MOST RECENT

|

SK Ajaib Pelabuhan Krueng Geukuh



Masriadi Sambo - KONTRAS
Surat Keputusan Gubernur Aceh tentang tim pengembangan perdagangan melalui pelabuhan Krueng Geukuh sebagai pelabuhan ekspor dan impor, penuh kontroversi. SK ini dinilai juga ajaib. Ada apa sebenarnya?

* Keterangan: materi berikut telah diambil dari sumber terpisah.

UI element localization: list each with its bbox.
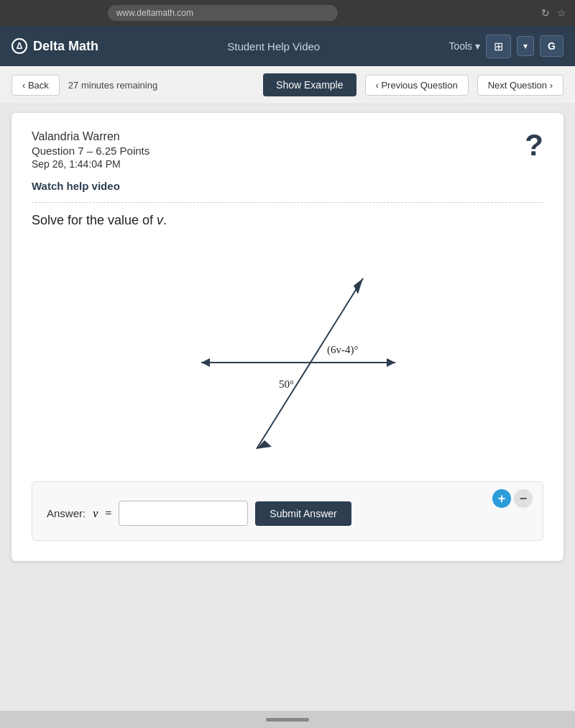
header-right: Tools ▾ ⊞ ▾ G [448, 35, 564, 58]
logo-delta-icon: Δ [12, 38, 27, 54]
zoom-controls: + − [492, 489, 533, 508]
time-remaining: 27 minutes remaining [68, 80, 157, 91]
app-name: Delta Math [33, 39, 98, 54]
geometry-diagram: (6v-4)° 50° [32, 237, 543, 467]
question-date: Sep 26, 1:44:04 PM [32, 158, 543, 170]
profile-button[interactable]: G [540, 35, 564, 57]
zoom-out-button[interactable]: − [514, 489, 533, 508]
student-help-video-link[interactable]: Student Help Video [227, 40, 320, 53]
back-button[interactable]: ‹ Back [12, 75, 60, 96]
answer-label: Answer: [47, 507, 86, 519]
diagonal-line [257, 278, 363, 449]
calculator-icon: ⊞ [494, 40, 503, 53]
angle1-label: 50° [279, 378, 294, 390]
bottom-indicator [266, 718, 309, 722]
question-info: Question 7 – 6.25 Points [32, 145, 543, 157]
bottom-bar [0, 711, 575, 728]
submit-answer-button[interactable]: Submit Answer [255, 501, 351, 526]
calculator-button[interactable]: ⊞ [486, 35, 511, 58]
question-variable: v [157, 213, 163, 227]
refresh-icon[interactable]: ↻ [541, 7, 550, 19]
next-question-button[interactable]: Next Question › [477, 75, 564, 96]
angle2-label: (6v-4)° [327, 344, 358, 356]
answer-variable: v [93, 507, 98, 520]
help-question-icon[interactable]: ? [525, 130, 543, 160]
answer-row: Answer: v = Submit Answer [47, 501, 528, 526]
app-logo: Δ Delta Math [12, 38, 98, 54]
zoom-in-button[interactable]: + [492, 489, 511, 508]
show-example-button[interactable]: Show Example [263, 73, 356, 96]
calc-dropdown-button[interactable]: ▾ [517, 36, 534, 56]
watch-help-link[interactable]: Watch help video [32, 180, 543, 192]
angle-diagram-svg: (6v-4)° 50° [172, 237, 402, 467]
bookmark-icon[interactable]: ☆ [557, 7, 566, 19]
question-text: Solve for the value of v. [32, 213, 543, 228]
toolbar: ‹ Back 27 minutes remaining Show Example… [0, 66, 575, 104]
previous-question-button[interactable]: ‹ Previous Question [365, 75, 469, 96]
tools-menu-button[interactable]: Tools ▾ [448, 40, 480, 52]
main-card: Valandria Warren Question 7 – 6.25 Point… [12, 113, 564, 561]
answer-input[interactable] [119, 501, 248, 526]
answer-equals: = [105, 507, 111, 520]
answer-area: + − Answer: v = Submit Answer [32, 481, 543, 541]
right-arrow [387, 358, 395, 367]
student-name: Valandria Warren [32, 130, 543, 143]
card-header: Valandria Warren Question 7 – 6.25 Point… [32, 130, 543, 170]
section-divider [32, 202, 543, 203]
browser-bar: www.deltamath.com ↻ ☆ [0, 0, 575, 26]
left-arrow [201, 358, 210, 367]
app-header: Δ Delta Math Student Help Video Tools ▾ … [0, 26, 575, 66]
browser-url: www.deltamath.com [108, 5, 338, 21]
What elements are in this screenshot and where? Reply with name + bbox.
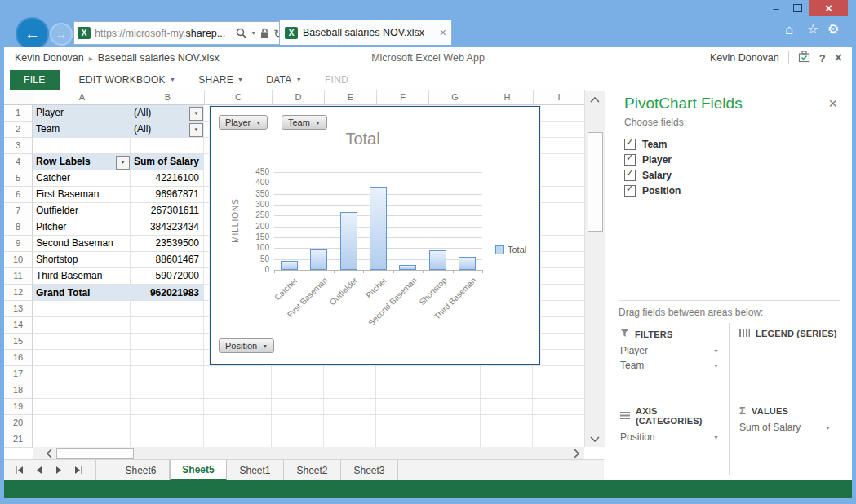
scroll-left-icon[interactable]: [42, 448, 55, 458]
cell-A10[interactable]: Shortstop: [33, 252, 131, 267]
row-header-7[interactable]: 7: [4, 203, 33, 219]
row-header-4[interactable]: 4: [4, 154, 33, 170]
column-header-G[interactable]: G: [429, 90, 481, 104]
column-header-H[interactable]: H: [481, 90, 534, 104]
sheet-tab-sheet6[interactable]: Sheet6: [113, 460, 170, 480]
checkbox-position[interactable]: ✓: [624, 185, 636, 197]
row-header-18[interactable]: 18: [4, 382, 33, 399]
bar-second-baseman[interactable]: [399, 265, 416, 270]
chevron-down-icon[interactable]: ▼: [825, 425, 831, 431]
next-sheet-icon[interactable]: [50, 463, 68, 478]
cell-A1[interactable]: Player: [33, 105, 131, 121]
cell-B12[interactable]: 962021983: [131, 285, 204, 300]
area-field-position[interactable]: Position▼: [620, 430, 725, 444]
cell-B6[interactable]: 96967871: [131, 187, 204, 202]
pivot-chart[interactable]: Total MILLIONS 0501001502002503003504004…: [210, 106, 540, 365]
menu-data[interactable]: DATA▼: [255, 71, 313, 89]
bar-shortstop[interactable]: [429, 250, 446, 270]
vertical-scroll-thumb[interactable]: [588, 132, 603, 232]
previous-sheet-icon[interactable]: [30, 463, 48, 478]
horizontal-scrollbar[interactable]: [33, 447, 584, 459]
row-header-10[interactable]: 10: [4, 252, 33, 268]
last-sheet-icon[interactable]: [69, 463, 87, 478]
chart-field-button-team[interactable]: Team▼: [282, 115, 327, 130]
settings-gear-icon[interactable]: ⚙: [827, 23, 839, 36]
bar-pitcher[interactable]: [370, 187, 387, 270]
menu-file[interactable]: FILE: [10, 70, 60, 90]
row-header-13[interactable]: 13: [4, 301, 33, 317]
chart-field-button-position[interactable]: Position▼: [219, 338, 274, 353]
chevron-down-icon[interactable]: ▼: [713, 435, 719, 440]
column-header-C[interactable]: C: [205, 90, 273, 104]
vertical-scrollbar[interactable]: [584, 91, 605, 447]
menu-share[interactable]: SHARE▼: [187, 71, 255, 89]
cell-B8[interactable]: 384323434: [131, 219, 204, 235]
filter-dropdown-icon[interactable]: ▼: [189, 107, 203, 121]
scroll-up-icon[interactable]: [585, 91, 605, 108]
menu-edit-workbook[interactable]: EDIT WORKBOOK▼: [68, 71, 188, 89]
checkbox-team[interactable]: ✓: [624, 139, 636, 150]
row-header-6[interactable]: 6: [4, 187, 33, 203]
row-header-12[interactable]: 12: [4, 285, 33, 301]
area-field-team[interactable]: Team▼: [620, 358, 725, 373]
field-item-position[interactable]: ✓Position: [624, 183, 681, 198]
cell-A6[interactable]: First Baseman: [33, 187, 131, 202]
bar-outfielder[interactable]: [340, 212, 357, 270]
address-bar[interactable]: X https://microsoft-my.sharep... ▼ ↻: [73, 21, 287, 45]
cell-A7[interactable]: Outfielder: [33, 203, 131, 219]
row-header-1[interactable]: 1: [4, 105, 33, 122]
row-header-16[interactable]: 16: [4, 350, 33, 366]
cell-B5[interactable]: 42216100: [131, 170, 204, 186]
column-header-E[interactable]: E: [325, 90, 377, 104]
filter-dropdown-icon[interactable]: ▼: [189, 123, 203, 137]
url-text[interactable]: https://microsoft-my.sharep...: [95, 28, 232, 39]
cell-A9[interactable]: Second Baseman: [33, 236, 131, 251]
chevron-down-icon[interactable]: ▼: [713, 363, 719, 369]
row-header-17[interactable]: 17: [4, 366, 33, 382]
scroll-right-icon[interactable]: [570, 448, 583, 458]
field-item-team[interactable]: ✓Team: [624, 136, 681, 152]
help-icon[interactable]: ?: [819, 52, 826, 64]
area-field-sum-of-salary[interactable]: Sum of Salary▼: [739, 420, 837, 435]
favorites-star-icon[interactable]: ☆: [807, 23, 818, 36]
horizontal-scroll-thumb[interactable]: [56, 448, 134, 459]
signed-in-user[interactable]: Kevin Donovan: [710, 52, 779, 64]
cell-A4[interactable]: Row Labels▼: [33, 154, 131, 170]
cell-B7[interactable]: 267301611: [131, 203, 204, 219]
column-header-F[interactable]: F: [377, 90, 429, 104]
minimize-button[interactable]: –: [765, 0, 787, 16]
first-sheet-icon[interactable]: [11, 463, 29, 478]
row-header-9[interactable]: 9: [4, 236, 33, 252]
close-app-icon[interactable]: ×: [835, 51, 842, 65]
tab-close-icon[interactable]: ×: [440, 26, 446, 39]
row-header-14[interactable]: 14: [4, 317, 33, 334]
filter-dropdown-icon[interactable]: ▼: [116, 156, 130, 170]
forward-button[interactable]: →: [50, 23, 73, 46]
home-icon[interactable]: ⌂: [785, 23, 793, 37]
search-icon[interactable]: [236, 28, 246, 38]
chart-field-button-player[interactable]: Player▼: [219, 115, 268, 130]
column-header-B[interactable]: B: [131, 90, 205, 104]
pane-close-icon[interactable]: ×: [828, 96, 837, 111]
area-field-player[interactable]: Player▼: [620, 343, 725, 358]
search-dropdown-icon[interactable]: ▼: [251, 30, 256, 36]
row-header-2[interactable]: 2: [4, 122, 33, 138]
cell-B1[interactable]: (All)▼: [131, 105, 204, 121]
cell-A12[interactable]: Grand Total: [33, 285, 131, 300]
row-header-11[interactable]: 11: [4, 268, 33, 285]
cell-A8[interactable]: Pitcher: [33, 219, 131, 235]
bar-first-baseman[interactable]: [310, 249, 327, 270]
row-header-20[interactable]: 20: [4, 415, 33, 431]
field-item-player[interactable]: ✓Player: [624, 152, 681, 167]
cell-B4[interactable]: Sum of Salary: [131, 154, 204, 170]
sheet-tab-sheet5[interactable]: Sheet5: [170, 460, 227, 480]
select-all-corner[interactable]: [4, 90, 33, 104]
checkbox-salary[interactable]: ✓: [624, 170, 636, 181]
column-header-A[interactable]: A: [33, 90, 131, 104]
row-header-3[interactable]: 3: [4, 138, 33, 154]
cell-A5[interactable]: Catcher: [33, 170, 131, 186]
row-header-5[interactable]: 5: [4, 170, 33, 187]
row-header-21[interactable]: 21: [4, 431, 33, 448]
maximize-button[interactable]: [787, 0, 808, 16]
feedback-icon[interactable]: [798, 51, 810, 65]
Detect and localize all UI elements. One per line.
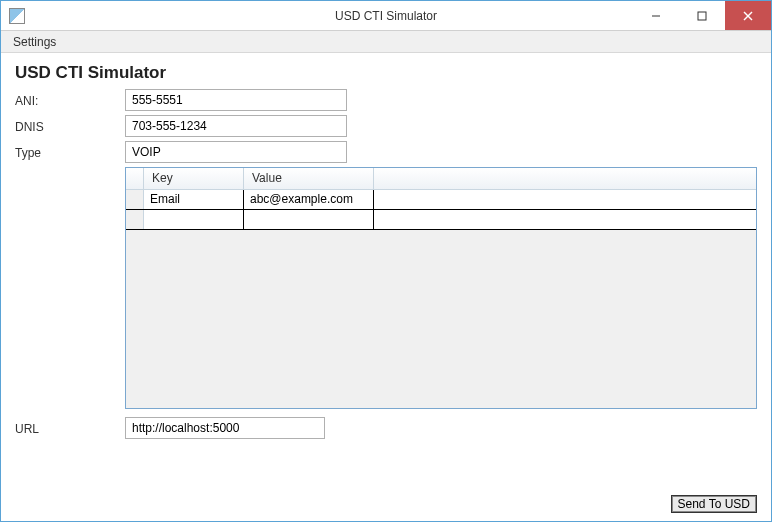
minimize-icon <box>651 11 661 21</box>
grid-header-value[interactable]: Value <box>244 168 374 189</box>
type-input[interactable] <box>125 141 347 163</box>
content: USD CTI Simulator ANI: DNIS Type Key Val… <box>1 53 771 451</box>
grid-header-key[interactable]: Key <box>144 168 244 189</box>
grid-cell-spacer[interactable] <box>374 190 756 209</box>
grid-cell-key[interactable]: Email <box>144 190 244 209</box>
close-icon <box>743 11 753 21</box>
close-button[interactable] <box>725 1 771 30</box>
minimize-button[interactable] <box>633 1 679 30</box>
grid-header-spacer <box>374 168 756 189</box>
send-button[interactable]: Send To USD <box>671 495 758 513</box>
grid-wrap: Key Value Email abc@example.com <box>125 167 759 409</box>
url-input[interactable] <box>125 417 325 439</box>
grid-row-selector[interactable] <box>126 190 144 209</box>
footer: Send To USD <box>671 495 758 513</box>
row-url: URL <box>15 417 759 439</box>
app-icon <box>9 8 25 24</box>
type-label: Type <box>15 144 125 160</box>
grid-new-row[interactable] <box>126 210 756 230</box>
grid-row[interactable]: Email abc@example.com <box>126 190 756 210</box>
grid-cell-spacer[interactable] <box>374 210 756 229</box>
grid-cell-key[interactable] <box>144 210 244 229</box>
window-title: USD CTI Simulator <box>335 9 437 23</box>
row-dnis: DNIS <box>15 115 759 137</box>
ani-input[interactable] <box>125 89 347 111</box>
menu-settings[interactable]: Settings <box>7 33 62 51</box>
maximize-icon <box>697 11 707 21</box>
grid-cell-value[interactable] <box>244 210 374 229</box>
ani-label: ANI: <box>15 92 125 108</box>
data-grid[interactable]: Key Value Email abc@example.com <box>125 167 757 409</box>
grid-header-selector <box>126 168 144 189</box>
maximize-button[interactable] <box>679 1 725 30</box>
grid-cell-value[interactable]: abc@example.com <box>244 190 374 209</box>
row-type: Type <box>15 141 759 163</box>
titlebar: USD CTI Simulator <box>1 1 771 31</box>
window-controls <box>633 1 771 30</box>
svg-rect-1 <box>698 12 706 20</box>
grid-row-selector[interactable] <box>126 210 144 229</box>
dnis-input[interactable] <box>125 115 347 137</box>
url-label: URL <box>15 420 125 436</box>
page-title: USD CTI Simulator <box>15 63 759 83</box>
dnis-label: DNIS <box>15 118 125 134</box>
row-ani: ANI: <box>15 89 759 111</box>
menubar: Settings <box>1 31 771 53</box>
grid-header: Key Value <box>126 168 756 190</box>
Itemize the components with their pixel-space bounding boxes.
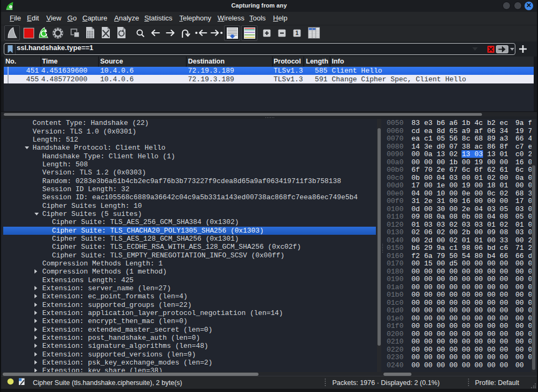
svg-text:1: 1: [296, 30, 299, 36]
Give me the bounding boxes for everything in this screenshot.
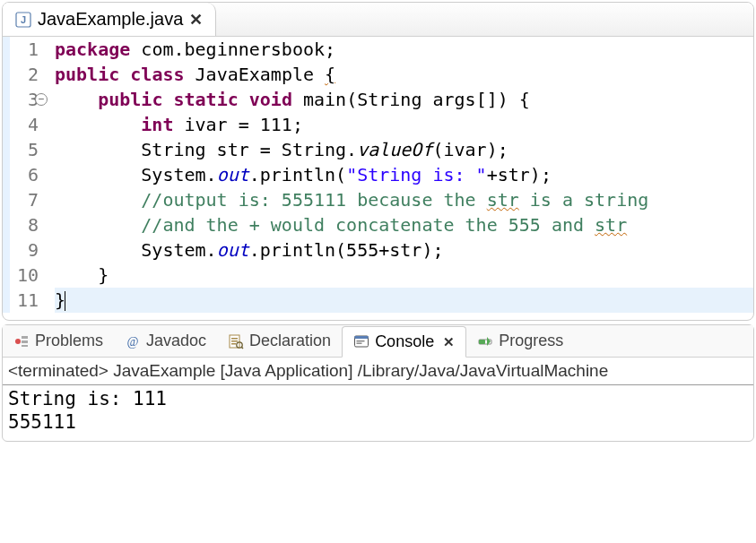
declaration-icon xyxy=(228,333,244,349)
divider xyxy=(3,384,753,385)
svg-rect-14 xyxy=(355,336,369,339)
line-number: 9 xyxy=(10,237,39,263)
svg-rect-5 xyxy=(22,345,28,347)
java-file-icon: J xyxy=(15,12,31,28)
code-line[interactable]: System.out.println("String is: "+str); xyxy=(55,162,753,187)
view-tab-console[interactable]: Console✕ xyxy=(342,326,466,358)
line-gutter: 123−4567891011 xyxy=(10,37,46,313)
svg-text:J: J xyxy=(21,14,26,25)
line-number: 4 xyxy=(10,112,39,137)
line-number: 6 xyxy=(10,162,39,187)
code-line[interactable]: } xyxy=(55,263,753,288)
views-tabbar: Problems@JavadocDeclarationConsole✕Progr… xyxy=(3,325,753,358)
code-body[interactable]: package com.beginnersbook;public class J… xyxy=(46,37,753,313)
view-tab-label: Declaration xyxy=(249,332,331,350)
code-area: 123−4567891011 package com.beginnersbook… xyxy=(3,37,753,320)
line-number: 5 xyxy=(10,137,39,162)
code-line[interactable]: } xyxy=(55,288,753,313)
svg-rect-15 xyxy=(357,340,365,341)
line-number: 11 xyxy=(10,288,39,313)
svg-rect-9 xyxy=(231,340,238,342)
progress-icon xyxy=(477,333,493,349)
bottom-panel: Problems@JavadocDeclarationConsole✕Progr… xyxy=(2,324,754,442)
close-icon[interactable]: ✕ xyxy=(189,12,203,28)
console-icon xyxy=(353,333,369,349)
line-number: 8 xyxy=(10,212,39,237)
view-tab-declaration[interactable]: Declaration xyxy=(217,325,342,357)
svg-rect-16 xyxy=(357,343,362,344)
svg-rect-8 xyxy=(231,338,238,340)
code-line[interactable]: package com.beginnersbook; xyxy=(55,37,753,62)
line-number: 10 xyxy=(10,263,39,288)
close-icon[interactable]: ✕ xyxy=(443,335,455,349)
code-line[interactable]: int ivar = 111; xyxy=(55,112,753,137)
text-cursor xyxy=(65,291,65,311)
code-line[interactable]: //and the + would concatenate the 555 an… xyxy=(55,212,753,237)
editor-panel: J JavaExample.java ✕ 123−4567891011 pack… xyxy=(2,2,754,321)
code-line[interactable]: //output is: 555111 because the str is a… xyxy=(55,187,753,212)
line-number: 7 xyxy=(10,187,39,212)
svg-rect-3 xyxy=(22,336,28,339)
editor-tabbar: J JavaExample.java ✕ xyxy=(3,3,753,37)
console-output: String is: 111 555111 xyxy=(3,387,753,441)
code-line[interactable]: public class JavaExample { xyxy=(55,62,753,87)
svg-rect-4 xyxy=(22,340,28,343)
problems-icon xyxy=(13,333,30,349)
code-line[interactable]: public static void main(String args[]) { xyxy=(55,87,753,112)
view-tab-javadoc[interactable]: @Javadoc xyxy=(114,325,217,357)
view-tab-label: Problems xyxy=(35,332,103,350)
view-tab-label: Javadoc xyxy=(146,332,206,350)
view-tab-label: Progress xyxy=(499,332,563,350)
editor-left-margin xyxy=(3,37,10,313)
svg-rect-18 xyxy=(479,340,485,344)
console-status: <terminated> JavaExample [Java Applicati… xyxy=(3,358,753,383)
code-line[interactable]: System.out.println(555+str); xyxy=(55,237,753,263)
javadoc-icon: @ xyxy=(125,333,141,349)
view-tab-problems[interactable]: Problems xyxy=(3,325,114,357)
fold-toggle-icon[interactable]: − xyxy=(35,93,48,106)
svg-rect-10 xyxy=(231,343,236,345)
line-number: 1 xyxy=(10,37,39,62)
view-tab-progress[interactable]: Progress xyxy=(466,325,574,357)
editor-tab-label: JavaExample.java xyxy=(38,9,183,30)
line-number: 2 xyxy=(10,62,39,87)
svg-point-2 xyxy=(15,339,21,344)
view-tab-label: Console xyxy=(375,332,434,351)
code-line[interactable]: String str = String.valueOf(ivar); xyxy=(55,137,753,162)
svg-line-12 xyxy=(241,347,243,349)
editor-tab-javaexample[interactable]: J JavaExample.java ✕ xyxy=(3,3,216,36)
svg-text:@: @ xyxy=(127,335,139,349)
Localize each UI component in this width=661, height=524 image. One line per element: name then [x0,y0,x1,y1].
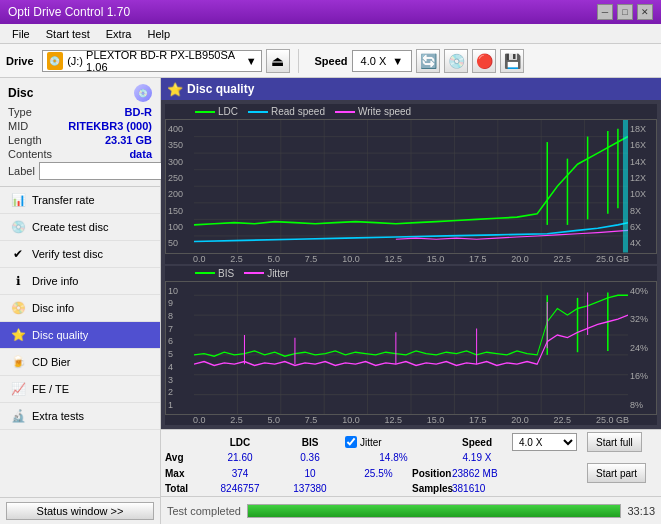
refresh-button[interactable]: 🔄 [416,49,440,73]
status-window-button[interactable]: Status window >> [6,502,154,520]
nav-label-cd-bier: CD Bier [32,356,71,368]
avg-label: Avg [165,452,205,463]
menu-extra[interactable]: Extra [98,27,140,41]
stats-speed-select[interactable]: 4.0 X [512,433,577,451]
readspeed-color [248,111,268,113]
sidebar-item-drive-info[interactable]: ℹDrive info [0,268,160,295]
xl1-225: 22.5 [554,254,572,264]
chart1-legend: LDC Read speed Write speed [165,104,657,119]
chart2-legend: BIS Jitter [165,266,657,281]
speed-label: Speed [315,55,348,67]
minimize-button[interactable]: ─ [597,4,613,20]
sidebar-item-verify-test-disc[interactable]: ✔Verify test disc [0,241,160,268]
xl1-25: 2.5 [230,254,243,264]
drive-selector[interactable]: 💿 (J:) PLEXTOR BD-R PX-LB950SA 1.06 ▼ [42,50,262,72]
xl2-100: 10.0 [342,415,360,425]
nav-icon-drive-info: ℹ [10,273,26,289]
label-input[interactable] [39,162,172,180]
start-part-button[interactable]: Start part [587,463,646,483]
max-jitter: 25.5% [345,468,412,479]
chart1-y-right: 18X 16X 14X 12X 10X 8X 6X 4X [628,120,656,253]
jitter-checkbox[interactable] [345,436,357,448]
sidebar-item-extra-tests[interactable]: 🔬Extra tests [0,403,160,430]
progress-bar-fill [248,505,620,517]
y2-4: 4 [168,362,192,372]
avg-speed: 4.19 X [442,452,512,463]
max-bis: 10 [275,468,345,479]
xl2-250: 25.0 GB [596,415,629,425]
length-value: 23.31 GB [105,134,152,146]
stats-speed-select-header[interactable]: 4.0 X [512,433,587,451]
sidebar-item-disc-info[interactable]: 📀Disc info [0,295,160,322]
menu-help[interactable]: Help [139,27,178,41]
total-bis: 137380 [275,483,345,494]
nav-icon-fe-te: 📈 [10,381,26,397]
disc-section-title: Disc [8,86,33,100]
chart1-x-labels: 0.0 2.5 5.0 7.5 10.0 12.5 15.0 17.5 20.0… [165,254,657,264]
content-header: ⭐ Disc quality [161,78,661,100]
yr-8x: 8X [630,206,654,216]
xl1-200: 20.0 [511,254,529,264]
window-controls[interactable]: ─ □ ✕ [597,4,653,20]
xl1-150: 15.0 [427,254,445,264]
sidebar-item-disc-quality[interactable]: ⭐Disc quality [0,322,160,349]
y-label-200: 200 [168,189,192,199]
label-label: Label [8,165,35,177]
chart1-y-left: 400 350 300 250 200 150 100 50 [166,120,194,253]
legend-bis: BIS [195,268,234,279]
xl2-125: 12.5 [384,415,402,425]
speed-value: 4.0 X [361,55,387,67]
y2-5: 5 [168,349,192,359]
yr2-24: 24% [630,343,654,353]
max-label: Max [165,468,205,479]
yr-16x: 16X [630,140,654,150]
close-button[interactable]: ✕ [637,4,653,20]
stats-area: LDC BIS Jitter Speed 4.0 X Start full [161,429,661,496]
xl2-75: 7.5 [305,415,318,425]
separator [298,49,299,73]
contents-label: Contents [8,148,52,160]
app-title: Opti Drive Control 1.70 [8,5,130,19]
maximize-button[interactable]: □ [617,4,633,20]
samples-label: Samples [412,483,452,494]
nav-icon-verify-test-disc: ✔ [10,246,26,262]
nav-label-fe-te: FE / TE [32,383,69,395]
sidebar-item-fe-te[interactable]: 📈FE / TE [0,376,160,403]
progress-time: 33:13 [627,505,655,517]
xl2-25: 2.5 [230,415,243,425]
sidebar: Disc 💿 Type BD-R MID RITEKBR3 (000) Leng… [0,78,161,524]
nav-icon-disc-quality: ⭐ [10,327,26,343]
disc-header: Disc 💿 [8,84,152,102]
disc-button[interactable]: 💿 [444,49,468,73]
avg-jitter: 14.8% [345,452,442,463]
total-ldc: 8246757 [205,483,275,494]
erase-button[interactable]: 🔴 [472,49,496,73]
stats-jitter-check: Jitter [345,436,442,448]
xl2-50: 5.0 [268,415,281,425]
drive-icon: 💿 [47,52,64,70]
contents-value: data [129,148,152,160]
sidebar-item-cd-bier[interactable]: 🍺CD Bier [0,349,160,376]
sidebar-item-transfer-rate[interactable]: 📊Transfer rate [0,187,160,214]
save-button[interactable]: 💾 [500,49,524,73]
nav-label-drive-info: Drive info [32,275,78,287]
writespeed-color [335,111,355,113]
drive-label: Drive [6,55,34,67]
eject-button[interactable]: ⏏ [266,49,290,73]
total-label: Total [165,483,205,494]
legend-jitter-label: Jitter [267,268,289,279]
speed-selector[interactable]: 4.0 X ▼ [352,50,413,72]
drive-name: PLEXTOR BD-R PX-LB950SA 1.06 [86,49,246,73]
nav-label-transfer-rate: Transfer rate [32,194,95,206]
y-label-400: 400 [168,124,192,134]
chart2-svg-container [194,282,628,415]
menu-file[interactable]: File [4,27,38,41]
nav-icon-create-test-disc: 💿 [10,219,26,235]
max-ldc: 374 [205,468,275,479]
menu-start-test[interactable]: Start test [38,27,98,41]
stats-avg-row: Avg 21.60 0.36 14.8% 4.19 X [165,452,657,463]
nav-icon-disc-info: 📀 [10,300,26,316]
start-full-button[interactable]: Start full [587,432,642,452]
sidebar-item-create-test-disc[interactable]: 💿Create test disc [0,214,160,241]
y2-7: 7 [168,324,192,334]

KEGIATAN Pelabuhan Krueng Geukuh, di Desa Krueng Geukuh, Kecamatan Dewantara, Kabupaten Aceh Utara, sepi. Tidak ada geliat signifikan sebagai sebuah pelabuhan yang katanya berkategori internasional. Jangan pernah membayangkan pelabuhan ini sama seperti pelabuhan di Belawan, Sumatera Utara, Semarang, Surabaya, Batam dan kota lainnya yang penuh dengan kapal.

Di situ, hanya satu atau dua kapal yang bersandar. Itu pun kapal regular, seperti milik PT Arun NGL, PT Pupuk Iskandar Muda atau PT Semen Lafarge. Sekali waktu, kapal pengangkut beras milik Badan Urusan Logistik (Bulog) yang membongkar barang di pelabuhan itu.

Kini, sejak Juni 2010 lalu, mulai masuk kapal pengangkut komoditi ekspor, yaitu kapal milik PT MCL Permata Malaysia. Kapal itu pengangkut barang komoditi ekspor dari Aceh ke Malaysia.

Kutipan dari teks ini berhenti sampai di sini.